- **STUDY MATERIAL**:
◇ ◇ ◇
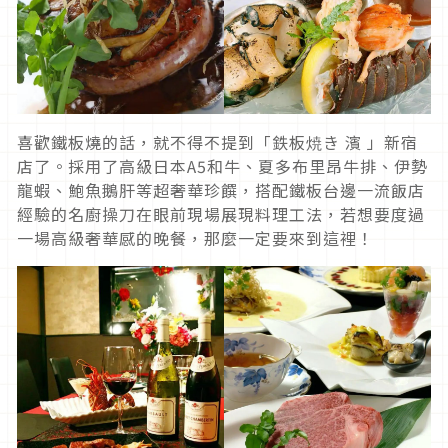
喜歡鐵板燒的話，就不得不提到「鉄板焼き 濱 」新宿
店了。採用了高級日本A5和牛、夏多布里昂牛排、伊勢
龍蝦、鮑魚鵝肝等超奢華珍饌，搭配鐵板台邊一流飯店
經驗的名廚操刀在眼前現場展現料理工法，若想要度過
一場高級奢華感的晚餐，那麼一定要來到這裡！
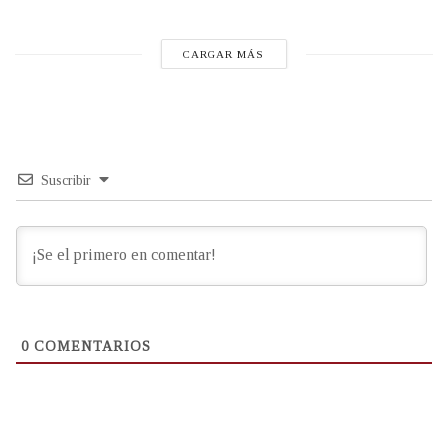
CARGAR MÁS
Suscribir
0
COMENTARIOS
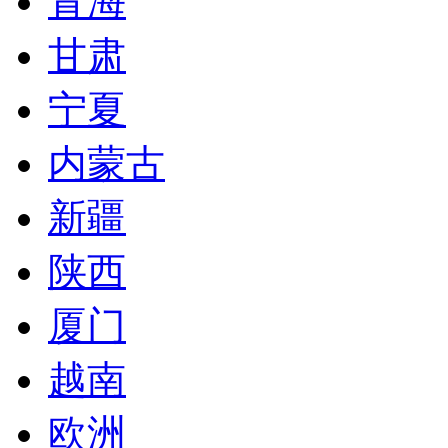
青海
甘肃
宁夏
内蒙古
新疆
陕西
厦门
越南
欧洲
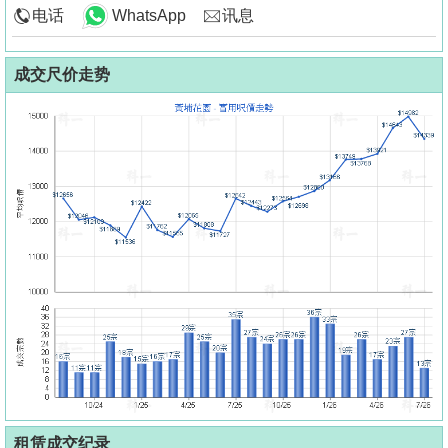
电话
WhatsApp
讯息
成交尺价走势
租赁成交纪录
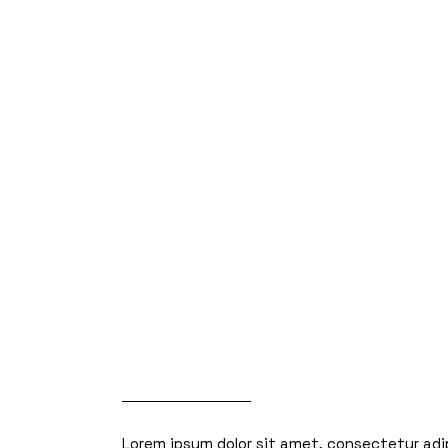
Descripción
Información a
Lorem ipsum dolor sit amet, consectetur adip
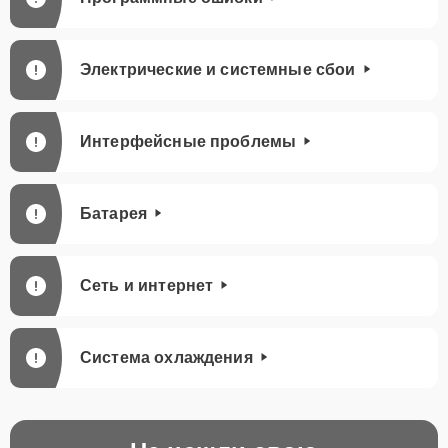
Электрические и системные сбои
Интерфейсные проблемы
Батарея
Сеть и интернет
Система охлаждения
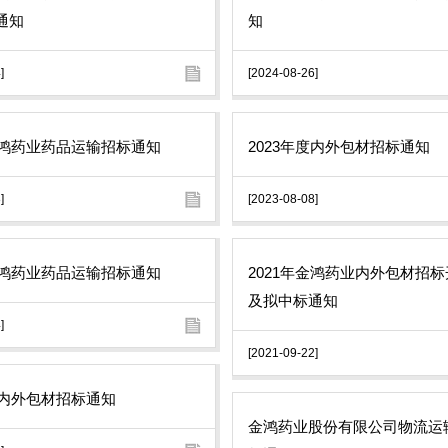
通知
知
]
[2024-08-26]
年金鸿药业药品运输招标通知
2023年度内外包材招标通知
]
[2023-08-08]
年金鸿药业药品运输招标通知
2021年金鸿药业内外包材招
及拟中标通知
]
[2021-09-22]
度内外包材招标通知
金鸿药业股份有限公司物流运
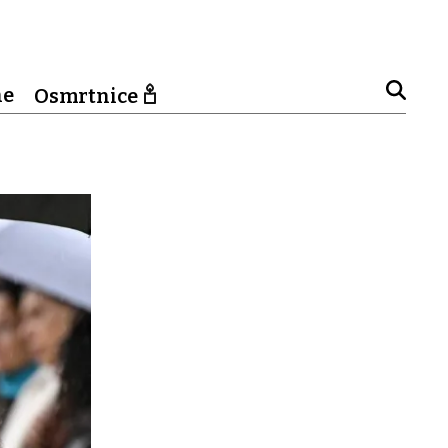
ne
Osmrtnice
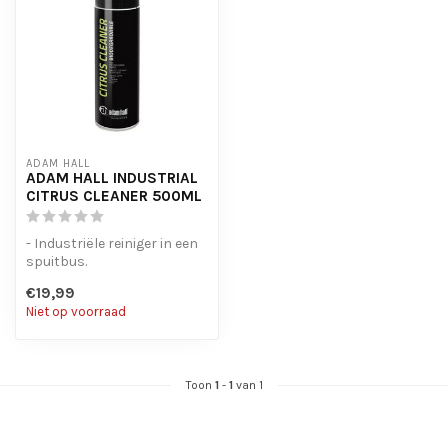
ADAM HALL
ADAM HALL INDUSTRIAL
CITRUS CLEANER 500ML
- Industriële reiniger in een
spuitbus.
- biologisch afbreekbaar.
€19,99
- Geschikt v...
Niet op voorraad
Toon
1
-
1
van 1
◇ ◇ ◇
- **INSTRUCTIONS FOR THE TASK**:
Return all of the data exactly as written, and drop the pictures.

- **RESULT FOR THIS TASK**:
喜歡鐵板燒的話，就不得不提到「鉄板焼き 濱 」新宿
店了。採用了高級日本A5和牛、夏多布里昂牛排、伊勢
龍蝦、鮑魚鵝肝等超奢華珍饌，搭配鐵板台邊一流飯店
經驗的名廚操刀在眼前現場展現料理工法，若想要度過
一場高級奢華感的晚餐，那麼一定要來到這裡！
CARGAR MÁS
Suscribir
0
COMENTARIOS
青海
甘肃
宁夏
内蒙古
新疆
陕西
厦门
越南
欧洲
电话
WhatsApp
讯息
成交尺价走势
租赁成交纪录
Descripción
Información a
Lorem ipsum dolor sit amet, consectetur adip
Электрические и системные сбои
Интерфейсные проблемы
Батарея
Сеть и интернет
Система охлаждения
通知
知
]
[2024-08-26]
年金鸿药业药品运输招标通知
2023年度内外包材招标通知
]
[2023-08-08]
年金鸿药业药品运输招标通知
2021年金鸿药业内外包材招
及拟中标通知
]
[2021-09-22]
度内外包材招标通知
金鸿药业股份有限公司物流运
ne
Osmrtnice
ADAM HALL
ADAM HALL INDUSTRIAL
CITRUS CLEANER 500ML
- Industriële reiniger in een
spuitbus.
- biologisch afbreekbaar.
€19,99
- Geschikt v...
Niet op voorraad
Toon
1
-
1
van 1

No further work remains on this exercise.